DATASET ENTRIES:
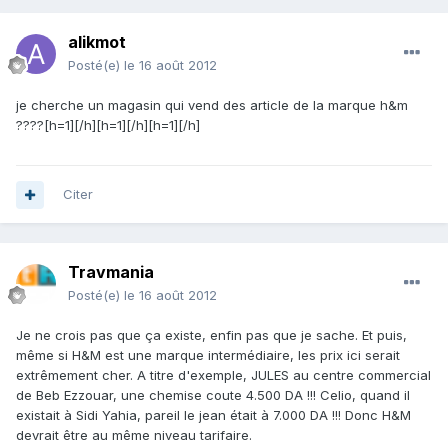
alikmot
Posté(e)
le 16 août 2012
je cherche un magasin qui vend des article de la marque h&m
????[h=1][/h][h=1][/h][h=1][/h]
Citer
Travmania
Posté(e)
le 16 août 2012
Je ne crois pas que ça existe, enfin pas que je sache. Et puis,
même si H&M est une marque intermédiaire, les prix ici serait
extrêmement cher. A titre d'exemple, JULES au centre commercial
de Beb Ezzouar, une chemise coute 4.500 DA !!! Celio, quand il
existait à Sidi Yahia, pareil le jean était à 7.000 DA !!! Donc H&M
devrait être au même niveau tarifaire.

WHAT YOU SHOULD DO: The count, and nothing else: how many lines of the entries contain the word "marque"?

ANSWER BELOW: 2